За столиком – кукольной красоты чернявая девушка.
– А я к вашей начальнице, – заявляю игриво.
– Вам назначено? – девушка раскрывает в дежурной улыбке намазанные вишневой помадой губки.
– Еще как назначено. – Демонстрирую тридцатидвузубый голливудский оскал и доверительно сообщаю: – Дело конфиденциальное, особой важности. Но… тсс. Молчок.
– Ваша фамилия?
– С детства Корольком кличут. Так что будем знакомы.
Мой рот растягивает до ушей жизнеутверждающая улыбка Гуинплена, и я посылаю девчушке смачный воздушный поцелуй. Она уставляется на меня в крайнем недоумении: вроде бы трезвый, может, псих? Ее идеально чистый плоский лобик прорезает тягостная морщинка сомнения, губки сжимаются в линию, глазки становятся двумя кусочками антрацита.
– Да ты не волнуйся, – успокаиваю я секретаршу. – Все путем. Погляди-ка сюда, – и достаю милицейское удостоверение.
– Так бы сразу и сказали, – укоряет меня девочка и мяукает в трубку:
– К вам Королев, из милиции.
На ее личико возвращается профессиональная улыбка:
– Пожалуйста, проходите, – и она тотчас теряет ко мне всякий интерес.
Святая святых – кабинет хозяйки салона. Царство элегантности, стиля, светло-серых и бежевых тонов.
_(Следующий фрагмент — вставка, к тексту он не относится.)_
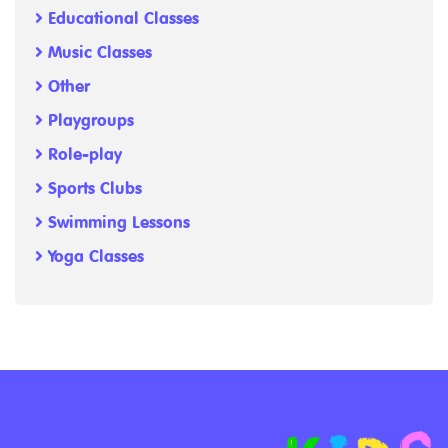
Educational Classes
Music Classes
Other
Playgroups
Role-play
Sports Clubs
Swimming Lessons
Yoga Classes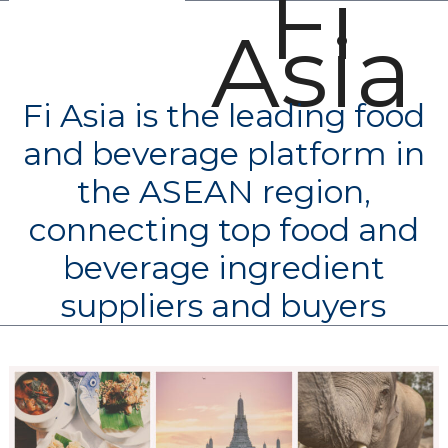
Fi
Open
Close
Skip
Asia
mobile
mobile
to
menu
menu
content
Fi Asia is the leading food
and beverage platform in
the ASEAN region,
connecting top food and
beverage ingredient
suppliers and buyers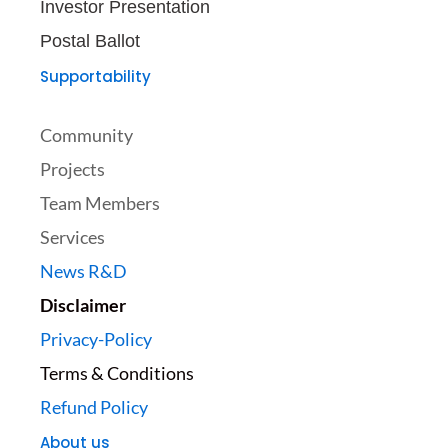
Investor Presentation
Postal Ballot
Supportability
Community
Projects
Team Members
Services
News R&D
Disclaimer
Privacy-Policy
Terms & Conditions
Refund Policy
About us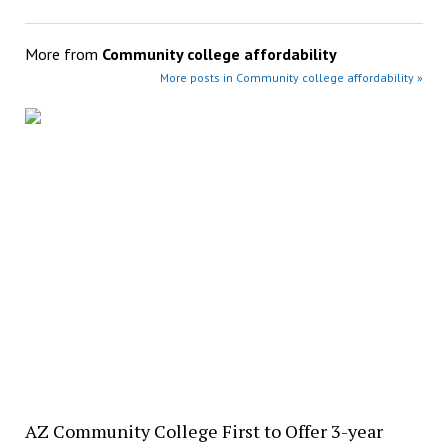
More from
Community college affordability
More posts in Community college affordability »
AZ Community College First to Offer 3-year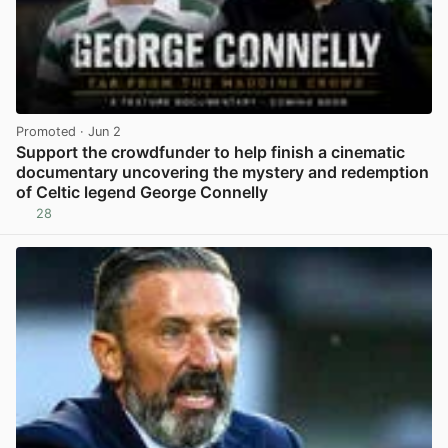
Promoted
· Jun 2
Support the crowdfunder to help finish a cinematic
documentary uncovering the mystery and redemption
of Celtic legend George Connelly
28
View post in new tab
Погружаю плебейский зад в патрицианское кресло и с любопытством озираюсь.
– Э, да тут славненько.
– Чем обязана? – сдержанно произносит сидящая за столом.
– А ручки у вас не слишком изящные, – совершаю я великое открытие и добавляю для справедливости: – Хотя и холеные.
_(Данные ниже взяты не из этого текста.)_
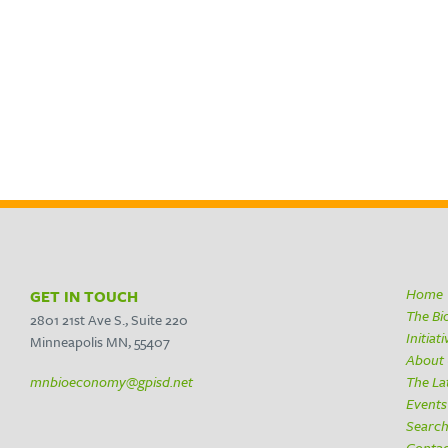
Home
GET IN TOUCH
The B
2801 21st Ave S., Suite 220
Initiat
Minneapolis MN, 55407
About
mnbioeconomy@gpisd.net
The La
Events
Searc
Conta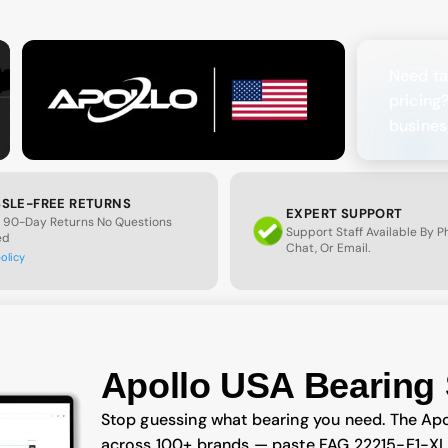
Need ta
pricing
busines
SLE-FREE RETURNS
EXPERT SUPPORT
 90-Day Returns No Questions
Support Staff Available By 
ed
Chat, Or Email.
policy
Apollo USA Bearing 
Stop guessing what bearing you need. The Apo
across 100+ brands — paste FAG 22215-E1-XL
– Вы меня удивляете, молодой человек. Вчера позвонили, представились капитаном милиции, сообщили, что у вас ко мне дело. На резонный вопрос: в чем оно состоит, ушли от ответа, чем сильно меня заинтриговали, женщина я любопытная. Но женщина я, к тому же, деловая, свободного времени у меня нет. Если вам, кроме как о моих руках, поговорить не о чем, то – извините…
– Я это к тому, – поясняю вежливо, – что шефшу косметического салона иной себе представлял. Породистая, утонченная, аристократка в тринадцатом колене. А вы такая… коренастая.
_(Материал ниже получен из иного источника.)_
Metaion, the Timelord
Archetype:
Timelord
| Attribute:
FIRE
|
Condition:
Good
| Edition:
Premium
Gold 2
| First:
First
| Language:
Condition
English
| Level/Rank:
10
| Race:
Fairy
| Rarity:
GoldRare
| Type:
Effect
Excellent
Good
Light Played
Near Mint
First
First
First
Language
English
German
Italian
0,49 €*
– А вы нахал, – усмехается Плакальщица и добавляет жестко: – У вас ко мне все?
– Есть у меня одна знакомая, на вас похожа, – безмятежно продолжаю я. – И тоже, представьте, не голубая кровь. Родилась в деревне. И родители не графья: папаша спился и помер, до полтинника не дотянул. Правда, говорят, механизатор был дельный, руки мозолистые и прикручены, где положено. А мамаша – доярка. Сама девчурка курочек кормила, гусей пасла, возилась со свинками да с коровкой. Сельский воздух, здоровая пища. Но нашей героине этого было мало, она рвалась покорять вершины.
Закончила она девять классов и подалась в большой город. Поступила в ветеринарный техникум. Уж очень была сердобольная, жалела страдающую животинку. Затем пристроилась в лечебницу для больных зверушек и стала скромненькой докторшей Айболитшей. Успела и замужем побывать, правда, недолго. Муженек, тоже офигенный гуманист, как-то очень быстро слинял… Продолжать?